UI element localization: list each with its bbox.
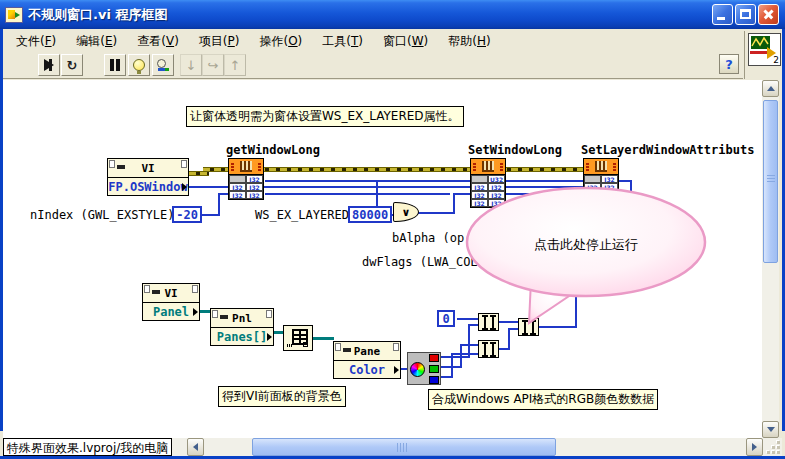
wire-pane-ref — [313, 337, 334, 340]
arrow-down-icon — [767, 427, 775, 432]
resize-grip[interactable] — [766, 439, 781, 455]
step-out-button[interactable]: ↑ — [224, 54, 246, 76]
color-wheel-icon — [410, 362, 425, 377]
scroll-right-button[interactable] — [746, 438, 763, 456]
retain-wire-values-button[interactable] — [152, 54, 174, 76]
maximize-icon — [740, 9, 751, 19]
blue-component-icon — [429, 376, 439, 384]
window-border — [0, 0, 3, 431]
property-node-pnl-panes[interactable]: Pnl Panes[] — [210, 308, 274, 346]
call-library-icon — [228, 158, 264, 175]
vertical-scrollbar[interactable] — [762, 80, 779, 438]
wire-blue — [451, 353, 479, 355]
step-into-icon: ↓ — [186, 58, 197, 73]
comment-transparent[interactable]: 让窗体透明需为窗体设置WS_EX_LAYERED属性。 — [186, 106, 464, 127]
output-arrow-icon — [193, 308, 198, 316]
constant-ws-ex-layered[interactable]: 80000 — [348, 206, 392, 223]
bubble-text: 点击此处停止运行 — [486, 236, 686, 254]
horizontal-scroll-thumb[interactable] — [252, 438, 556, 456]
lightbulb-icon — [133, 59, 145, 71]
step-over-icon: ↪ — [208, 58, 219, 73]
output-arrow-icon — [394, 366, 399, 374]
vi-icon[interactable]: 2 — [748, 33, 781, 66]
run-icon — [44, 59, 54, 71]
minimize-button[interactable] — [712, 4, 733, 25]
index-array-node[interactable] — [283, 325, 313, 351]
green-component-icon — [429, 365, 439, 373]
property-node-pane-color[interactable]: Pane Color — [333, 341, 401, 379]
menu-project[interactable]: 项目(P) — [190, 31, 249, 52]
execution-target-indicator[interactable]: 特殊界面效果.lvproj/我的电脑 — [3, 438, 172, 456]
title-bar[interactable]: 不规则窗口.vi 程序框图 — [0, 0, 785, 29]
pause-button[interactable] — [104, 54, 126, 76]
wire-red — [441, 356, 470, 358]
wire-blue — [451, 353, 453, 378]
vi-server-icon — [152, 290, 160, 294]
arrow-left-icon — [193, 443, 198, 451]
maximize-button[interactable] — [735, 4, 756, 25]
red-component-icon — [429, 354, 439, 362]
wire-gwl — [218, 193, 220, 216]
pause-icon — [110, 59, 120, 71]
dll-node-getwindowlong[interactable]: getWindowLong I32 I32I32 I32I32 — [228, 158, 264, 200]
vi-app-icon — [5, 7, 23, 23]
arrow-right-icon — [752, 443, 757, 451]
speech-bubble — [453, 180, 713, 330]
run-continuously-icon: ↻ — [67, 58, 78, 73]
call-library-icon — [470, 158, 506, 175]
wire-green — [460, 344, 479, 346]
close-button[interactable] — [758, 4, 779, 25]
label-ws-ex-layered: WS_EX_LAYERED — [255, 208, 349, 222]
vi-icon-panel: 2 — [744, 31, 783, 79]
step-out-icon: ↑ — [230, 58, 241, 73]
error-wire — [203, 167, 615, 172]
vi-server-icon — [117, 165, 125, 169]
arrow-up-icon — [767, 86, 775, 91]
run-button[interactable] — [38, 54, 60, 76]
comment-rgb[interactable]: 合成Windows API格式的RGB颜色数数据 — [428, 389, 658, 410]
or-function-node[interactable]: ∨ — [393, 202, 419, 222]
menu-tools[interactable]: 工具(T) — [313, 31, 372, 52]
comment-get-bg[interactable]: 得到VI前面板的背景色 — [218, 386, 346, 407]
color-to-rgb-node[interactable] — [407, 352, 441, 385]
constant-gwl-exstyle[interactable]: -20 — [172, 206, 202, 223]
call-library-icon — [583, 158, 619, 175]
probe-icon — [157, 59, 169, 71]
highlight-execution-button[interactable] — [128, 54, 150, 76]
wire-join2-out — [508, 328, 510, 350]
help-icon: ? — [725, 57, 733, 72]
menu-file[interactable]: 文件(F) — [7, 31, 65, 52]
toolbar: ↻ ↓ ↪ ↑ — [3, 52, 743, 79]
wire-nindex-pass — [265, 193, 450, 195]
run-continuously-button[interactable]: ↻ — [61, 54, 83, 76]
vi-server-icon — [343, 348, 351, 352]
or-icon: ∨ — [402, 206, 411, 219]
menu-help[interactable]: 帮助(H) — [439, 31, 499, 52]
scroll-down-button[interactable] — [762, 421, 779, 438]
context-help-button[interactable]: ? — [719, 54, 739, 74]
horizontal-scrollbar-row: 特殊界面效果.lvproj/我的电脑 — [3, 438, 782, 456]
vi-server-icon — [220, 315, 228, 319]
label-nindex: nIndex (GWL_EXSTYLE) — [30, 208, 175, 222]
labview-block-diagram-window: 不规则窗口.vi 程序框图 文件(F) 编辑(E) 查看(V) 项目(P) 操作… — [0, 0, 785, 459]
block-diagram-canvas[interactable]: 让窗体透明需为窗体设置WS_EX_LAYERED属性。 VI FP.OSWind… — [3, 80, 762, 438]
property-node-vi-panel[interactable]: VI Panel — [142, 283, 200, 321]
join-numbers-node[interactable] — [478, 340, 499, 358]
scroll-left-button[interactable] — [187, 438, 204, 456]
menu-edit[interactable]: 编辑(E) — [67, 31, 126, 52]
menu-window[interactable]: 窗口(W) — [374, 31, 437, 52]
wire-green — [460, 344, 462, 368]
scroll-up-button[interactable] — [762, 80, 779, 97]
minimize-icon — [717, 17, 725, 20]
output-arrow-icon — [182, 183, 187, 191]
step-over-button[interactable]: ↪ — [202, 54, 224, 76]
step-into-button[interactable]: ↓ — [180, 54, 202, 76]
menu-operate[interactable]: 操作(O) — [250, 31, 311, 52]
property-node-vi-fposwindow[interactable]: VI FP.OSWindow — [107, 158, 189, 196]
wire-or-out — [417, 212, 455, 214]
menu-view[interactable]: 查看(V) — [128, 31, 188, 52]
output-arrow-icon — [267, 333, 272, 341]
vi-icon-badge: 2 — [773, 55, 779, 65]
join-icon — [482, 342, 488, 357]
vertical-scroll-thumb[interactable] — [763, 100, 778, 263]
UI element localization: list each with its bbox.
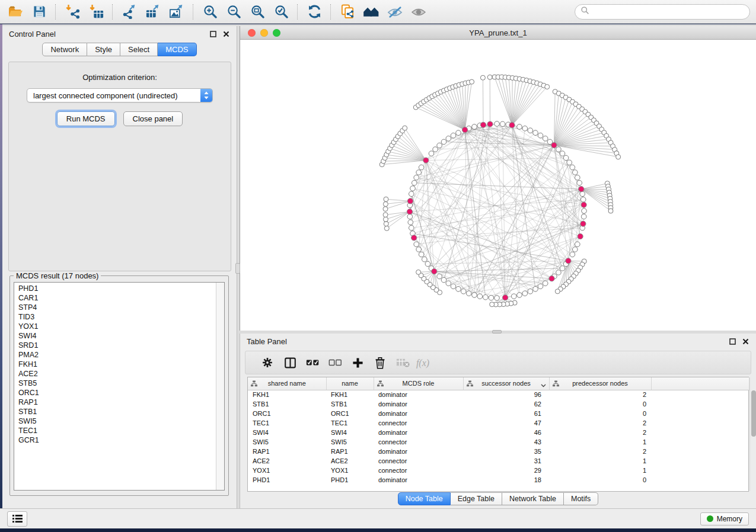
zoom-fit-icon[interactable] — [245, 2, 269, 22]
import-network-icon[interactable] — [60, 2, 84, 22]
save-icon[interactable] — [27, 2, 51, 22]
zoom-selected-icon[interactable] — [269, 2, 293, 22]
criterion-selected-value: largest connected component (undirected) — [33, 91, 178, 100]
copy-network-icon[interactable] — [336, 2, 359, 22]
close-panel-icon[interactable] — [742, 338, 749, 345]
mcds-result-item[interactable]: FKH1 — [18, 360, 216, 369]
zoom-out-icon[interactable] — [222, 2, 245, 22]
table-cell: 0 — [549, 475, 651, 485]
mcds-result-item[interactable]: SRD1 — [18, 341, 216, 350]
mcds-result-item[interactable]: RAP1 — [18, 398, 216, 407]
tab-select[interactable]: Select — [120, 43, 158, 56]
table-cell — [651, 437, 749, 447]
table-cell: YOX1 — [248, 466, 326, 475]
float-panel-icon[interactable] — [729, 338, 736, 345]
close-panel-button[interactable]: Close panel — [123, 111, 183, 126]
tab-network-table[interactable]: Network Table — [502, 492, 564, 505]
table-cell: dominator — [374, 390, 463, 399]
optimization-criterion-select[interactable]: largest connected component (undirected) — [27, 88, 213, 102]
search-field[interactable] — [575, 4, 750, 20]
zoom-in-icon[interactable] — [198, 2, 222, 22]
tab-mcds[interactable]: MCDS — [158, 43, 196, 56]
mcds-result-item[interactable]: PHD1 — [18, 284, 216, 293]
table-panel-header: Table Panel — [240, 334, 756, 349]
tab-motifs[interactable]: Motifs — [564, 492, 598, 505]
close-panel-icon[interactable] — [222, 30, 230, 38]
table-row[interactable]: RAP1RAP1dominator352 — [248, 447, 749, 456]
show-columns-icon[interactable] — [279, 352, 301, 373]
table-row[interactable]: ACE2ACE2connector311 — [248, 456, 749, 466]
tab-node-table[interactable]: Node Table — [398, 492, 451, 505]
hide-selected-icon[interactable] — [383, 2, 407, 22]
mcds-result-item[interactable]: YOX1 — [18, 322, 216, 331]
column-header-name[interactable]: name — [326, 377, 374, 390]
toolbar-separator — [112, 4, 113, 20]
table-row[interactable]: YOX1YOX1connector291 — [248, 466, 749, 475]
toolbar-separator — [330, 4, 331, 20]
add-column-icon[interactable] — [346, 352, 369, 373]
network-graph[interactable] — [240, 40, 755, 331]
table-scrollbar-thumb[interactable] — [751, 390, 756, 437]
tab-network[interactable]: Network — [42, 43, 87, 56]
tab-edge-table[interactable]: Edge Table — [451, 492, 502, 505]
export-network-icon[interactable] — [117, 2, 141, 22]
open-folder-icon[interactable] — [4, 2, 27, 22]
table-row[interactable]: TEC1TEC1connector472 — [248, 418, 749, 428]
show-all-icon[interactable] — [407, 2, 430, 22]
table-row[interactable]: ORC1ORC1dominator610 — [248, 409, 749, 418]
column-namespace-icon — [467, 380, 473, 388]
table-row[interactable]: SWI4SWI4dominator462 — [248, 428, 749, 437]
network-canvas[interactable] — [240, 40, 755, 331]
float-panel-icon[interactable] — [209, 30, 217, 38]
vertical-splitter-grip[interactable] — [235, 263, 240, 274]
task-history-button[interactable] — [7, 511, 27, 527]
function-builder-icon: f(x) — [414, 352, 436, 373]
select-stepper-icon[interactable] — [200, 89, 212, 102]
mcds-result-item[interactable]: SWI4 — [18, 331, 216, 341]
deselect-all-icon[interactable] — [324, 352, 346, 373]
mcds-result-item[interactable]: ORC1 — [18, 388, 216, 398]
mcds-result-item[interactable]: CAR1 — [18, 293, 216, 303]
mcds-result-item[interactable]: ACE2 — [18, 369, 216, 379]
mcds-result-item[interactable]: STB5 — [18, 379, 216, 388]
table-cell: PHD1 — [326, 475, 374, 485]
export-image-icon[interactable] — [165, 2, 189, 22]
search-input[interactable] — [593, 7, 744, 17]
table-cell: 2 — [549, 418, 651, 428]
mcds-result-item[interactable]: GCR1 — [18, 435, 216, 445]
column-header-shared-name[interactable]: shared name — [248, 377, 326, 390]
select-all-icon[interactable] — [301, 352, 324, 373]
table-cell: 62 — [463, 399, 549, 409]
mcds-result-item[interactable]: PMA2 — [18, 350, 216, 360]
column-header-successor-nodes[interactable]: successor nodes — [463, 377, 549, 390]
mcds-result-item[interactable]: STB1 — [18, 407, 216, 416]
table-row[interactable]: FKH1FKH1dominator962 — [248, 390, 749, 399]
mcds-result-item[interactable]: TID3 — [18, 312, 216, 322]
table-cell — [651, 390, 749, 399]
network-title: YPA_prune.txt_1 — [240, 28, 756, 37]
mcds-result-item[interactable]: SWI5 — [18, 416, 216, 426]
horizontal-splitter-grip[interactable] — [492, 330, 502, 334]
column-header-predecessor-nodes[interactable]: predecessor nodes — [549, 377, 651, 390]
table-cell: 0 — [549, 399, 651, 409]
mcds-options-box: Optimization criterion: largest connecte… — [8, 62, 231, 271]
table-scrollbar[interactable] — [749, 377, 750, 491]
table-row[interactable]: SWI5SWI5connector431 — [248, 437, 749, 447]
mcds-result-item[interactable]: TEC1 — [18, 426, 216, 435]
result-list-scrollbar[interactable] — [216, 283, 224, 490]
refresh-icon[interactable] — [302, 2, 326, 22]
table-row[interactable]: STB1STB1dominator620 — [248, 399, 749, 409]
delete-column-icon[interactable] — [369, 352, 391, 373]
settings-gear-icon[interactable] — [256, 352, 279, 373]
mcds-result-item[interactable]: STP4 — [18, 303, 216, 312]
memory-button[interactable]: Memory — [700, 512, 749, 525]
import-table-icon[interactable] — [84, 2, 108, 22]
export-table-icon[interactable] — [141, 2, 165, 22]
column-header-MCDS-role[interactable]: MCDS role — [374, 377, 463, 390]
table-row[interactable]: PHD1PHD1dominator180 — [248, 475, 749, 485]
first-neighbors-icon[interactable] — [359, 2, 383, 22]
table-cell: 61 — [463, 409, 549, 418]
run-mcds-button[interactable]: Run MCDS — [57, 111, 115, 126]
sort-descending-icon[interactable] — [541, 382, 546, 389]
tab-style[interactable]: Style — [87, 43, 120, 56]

--------------------------------------------------

[What the exercise asks]:
From the entries above, copy every line that holds the word "import".

[Solved exercise]:
import-network-icon[interactable] — [60, 2, 84, 22]
import-table-icon[interactable] — [84, 2, 108, 22]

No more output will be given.